更に言うと、葉が全く無い植木なんかもあったりする。
そんな日の現場あがりは凄い。
上着を脱ぐと毛虫。
ズボンを脱いでも毛虫。
部屋に帰ると毛虫が横切る。
これが刺されると大変。
カユイなんてもんじゃない。
掻いてしまうと傷になる。
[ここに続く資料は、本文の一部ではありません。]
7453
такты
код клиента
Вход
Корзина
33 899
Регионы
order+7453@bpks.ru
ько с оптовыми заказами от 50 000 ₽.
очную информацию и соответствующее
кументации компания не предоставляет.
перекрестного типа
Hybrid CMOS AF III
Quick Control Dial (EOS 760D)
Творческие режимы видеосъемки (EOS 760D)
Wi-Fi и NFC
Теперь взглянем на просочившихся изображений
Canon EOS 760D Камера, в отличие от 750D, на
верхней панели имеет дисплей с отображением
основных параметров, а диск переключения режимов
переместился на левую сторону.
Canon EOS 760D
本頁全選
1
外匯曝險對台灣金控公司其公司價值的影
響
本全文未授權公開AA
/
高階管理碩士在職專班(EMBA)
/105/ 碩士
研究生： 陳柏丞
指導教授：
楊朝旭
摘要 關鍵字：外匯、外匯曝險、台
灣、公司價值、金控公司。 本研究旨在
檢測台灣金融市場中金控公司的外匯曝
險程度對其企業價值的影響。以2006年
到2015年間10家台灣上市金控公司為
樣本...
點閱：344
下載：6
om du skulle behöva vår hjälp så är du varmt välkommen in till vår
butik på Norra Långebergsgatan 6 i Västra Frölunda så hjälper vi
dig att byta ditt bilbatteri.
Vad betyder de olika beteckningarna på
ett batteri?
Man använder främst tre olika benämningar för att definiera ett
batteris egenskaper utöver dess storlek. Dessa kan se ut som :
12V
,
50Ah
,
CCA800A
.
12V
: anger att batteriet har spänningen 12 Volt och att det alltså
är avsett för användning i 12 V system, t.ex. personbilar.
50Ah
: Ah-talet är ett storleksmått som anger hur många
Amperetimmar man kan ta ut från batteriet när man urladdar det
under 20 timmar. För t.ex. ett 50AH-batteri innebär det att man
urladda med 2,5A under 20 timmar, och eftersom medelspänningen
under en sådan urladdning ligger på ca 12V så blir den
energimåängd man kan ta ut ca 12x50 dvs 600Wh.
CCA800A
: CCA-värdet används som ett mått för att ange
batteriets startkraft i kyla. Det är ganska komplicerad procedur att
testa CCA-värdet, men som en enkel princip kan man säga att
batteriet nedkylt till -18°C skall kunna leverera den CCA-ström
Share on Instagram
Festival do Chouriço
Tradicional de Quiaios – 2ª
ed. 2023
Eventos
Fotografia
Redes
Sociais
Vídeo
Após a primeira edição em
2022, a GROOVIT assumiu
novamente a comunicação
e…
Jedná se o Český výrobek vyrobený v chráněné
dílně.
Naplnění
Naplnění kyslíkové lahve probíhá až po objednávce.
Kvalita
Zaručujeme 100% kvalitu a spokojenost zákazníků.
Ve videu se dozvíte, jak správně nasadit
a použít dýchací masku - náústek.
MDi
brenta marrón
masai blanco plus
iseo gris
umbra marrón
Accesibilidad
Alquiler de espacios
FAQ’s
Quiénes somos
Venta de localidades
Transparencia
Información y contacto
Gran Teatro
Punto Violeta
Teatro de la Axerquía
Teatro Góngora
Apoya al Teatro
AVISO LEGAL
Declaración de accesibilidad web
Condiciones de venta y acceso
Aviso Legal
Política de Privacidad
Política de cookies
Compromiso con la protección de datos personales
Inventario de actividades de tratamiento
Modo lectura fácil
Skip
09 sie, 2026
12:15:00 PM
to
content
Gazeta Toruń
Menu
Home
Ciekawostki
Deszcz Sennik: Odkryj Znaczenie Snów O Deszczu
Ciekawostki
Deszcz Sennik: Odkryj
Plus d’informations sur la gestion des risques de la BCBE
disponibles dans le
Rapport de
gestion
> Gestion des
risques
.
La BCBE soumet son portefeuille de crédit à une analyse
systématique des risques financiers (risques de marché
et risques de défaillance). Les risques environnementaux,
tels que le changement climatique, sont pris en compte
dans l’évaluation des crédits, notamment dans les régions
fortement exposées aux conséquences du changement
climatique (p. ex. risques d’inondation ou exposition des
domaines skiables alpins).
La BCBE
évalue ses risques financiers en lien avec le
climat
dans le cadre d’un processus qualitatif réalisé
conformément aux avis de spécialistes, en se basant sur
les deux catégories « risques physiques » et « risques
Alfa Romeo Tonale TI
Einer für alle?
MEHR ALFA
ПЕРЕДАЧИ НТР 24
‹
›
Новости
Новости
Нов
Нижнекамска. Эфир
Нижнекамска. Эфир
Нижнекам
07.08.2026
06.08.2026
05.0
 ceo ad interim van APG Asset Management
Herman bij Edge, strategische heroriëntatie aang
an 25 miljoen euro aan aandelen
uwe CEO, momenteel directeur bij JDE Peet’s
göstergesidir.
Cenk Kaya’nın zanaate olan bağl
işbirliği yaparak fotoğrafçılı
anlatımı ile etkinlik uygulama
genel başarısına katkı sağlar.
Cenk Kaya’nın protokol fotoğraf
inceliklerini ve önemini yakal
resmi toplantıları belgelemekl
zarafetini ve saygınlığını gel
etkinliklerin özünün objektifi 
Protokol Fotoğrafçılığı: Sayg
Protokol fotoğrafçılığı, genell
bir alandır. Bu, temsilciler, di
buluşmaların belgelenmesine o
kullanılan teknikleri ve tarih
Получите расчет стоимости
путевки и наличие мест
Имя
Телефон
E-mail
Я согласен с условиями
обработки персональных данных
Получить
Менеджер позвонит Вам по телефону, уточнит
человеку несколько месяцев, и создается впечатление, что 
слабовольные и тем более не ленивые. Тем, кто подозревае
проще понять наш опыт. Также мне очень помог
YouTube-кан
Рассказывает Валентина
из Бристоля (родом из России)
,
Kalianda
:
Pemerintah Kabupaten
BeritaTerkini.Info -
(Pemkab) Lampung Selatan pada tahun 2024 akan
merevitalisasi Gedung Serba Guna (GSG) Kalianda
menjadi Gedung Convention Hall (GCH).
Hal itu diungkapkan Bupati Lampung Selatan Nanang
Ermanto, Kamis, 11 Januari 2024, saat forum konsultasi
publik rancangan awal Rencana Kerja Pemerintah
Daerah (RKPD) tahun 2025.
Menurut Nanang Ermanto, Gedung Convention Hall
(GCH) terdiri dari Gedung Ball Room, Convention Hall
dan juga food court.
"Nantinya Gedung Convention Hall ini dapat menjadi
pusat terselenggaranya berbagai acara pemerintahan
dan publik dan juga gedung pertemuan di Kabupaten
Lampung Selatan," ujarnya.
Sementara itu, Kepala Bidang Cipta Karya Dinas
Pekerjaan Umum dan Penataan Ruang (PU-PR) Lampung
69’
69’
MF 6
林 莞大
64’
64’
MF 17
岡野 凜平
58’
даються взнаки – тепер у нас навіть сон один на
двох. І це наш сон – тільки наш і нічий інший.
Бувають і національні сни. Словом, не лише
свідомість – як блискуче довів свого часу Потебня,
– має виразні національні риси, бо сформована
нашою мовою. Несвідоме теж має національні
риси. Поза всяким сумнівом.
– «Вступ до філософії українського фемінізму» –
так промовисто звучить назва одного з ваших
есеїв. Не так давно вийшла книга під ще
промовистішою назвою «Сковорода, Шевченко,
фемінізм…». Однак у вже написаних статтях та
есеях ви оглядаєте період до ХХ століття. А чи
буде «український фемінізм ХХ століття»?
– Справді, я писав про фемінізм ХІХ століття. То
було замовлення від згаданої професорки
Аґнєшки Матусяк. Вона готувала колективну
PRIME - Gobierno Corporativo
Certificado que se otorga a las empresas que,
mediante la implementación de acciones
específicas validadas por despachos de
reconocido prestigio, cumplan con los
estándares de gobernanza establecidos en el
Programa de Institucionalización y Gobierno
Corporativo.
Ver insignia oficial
だから掻けない。
これは地獄。
まだ骨でも折れて痛いほうがよっぽどいい。
見た目も酷い。
しかも奴等が刺すのは首やら腿やらと柔らかいところばかり。
毎日眠れなかったのをよく覚えている。
しかし毎年毎年刺されていると、免疫ができるらしい。
最近では毛虫が居てもかゆくならない。
首筋からでてきても平気。
きっと刺されていると思う。
なんたって奴等は全身毛だらけなのだから。
だからといって摘んだりはしないが。
しかし例外が1種。
チャドクガの幼虫、チャドクムシ。
何年か前、大量発生したとニュースでやっていた。
これはたぶん免疫とかいうレベルでない。
チャドクガというくらいで、主にお茶の葉、椿、山茶花(さざんか)に居る。
しかも綺麗にならんでいる。
これに刺されると腫れるし何よりカユイ。
本当にカユイ。
お茶の木や椿、山茶花などは要注意。
よく公園なんかに植わっているが、あれは危ないんじゃないかと思う。
公園というといつもよく管理されている印象だが、そうでもないところだって少なくない。
あれは気をつけたほうがいい。
もし毛虫に刺されてしまったときは、むやみに掻いてはいけない。
洗ってもだめ。
泡に毛が残っているので、被害が拡大する。
まず、刺されたと思ったらガムテープなどで患部に刺さった目に見えない毛を取り除く。
それからよく洗って薬を塗る。
それでも治らないときなどは皮膚科に行きましょう。
よく効く薬を処方してくれます。
手入れの時、こいつだけは真っ先に見つけ、枝ごと取り除いてしまう。
消毒して死んでいても毛が刺されば同じこと。
だからといって強い消毒薬を散布するのは大間違い。
確かに毛虫は死ぬが、下手をすると植木もやられる。
それで立派な松を枯らしてしまった庭持ちを、幾人か知っている。
特に春先の新芽はとても柔らかく、消毒薬が強いと真っ先に茶色になる。
なので、きちんと薬品に表記されている量で危弱して使用する。
そして虫の時期に2回〜3回ほど散布するのがオススメ。
庭であれば植木だけでなく庭全体に散布する。
それを毎年やっていると、あまり虫がよってこなくなる。
これが一番の消毒方法であると思う。
消毒を癖にして、まず虫が寄るのを防ぐ。
そして散布した日は誘われても呑みには行かない(笑)
よくお客さんに、
「虫の付かない木を植えて欲しい」
と、言われる。
返答は決まって、そんな木はないと答える。
確かに防虫作用のある木もあるにはあるが、その木に付かないってだけで、庭全体として考えるならない。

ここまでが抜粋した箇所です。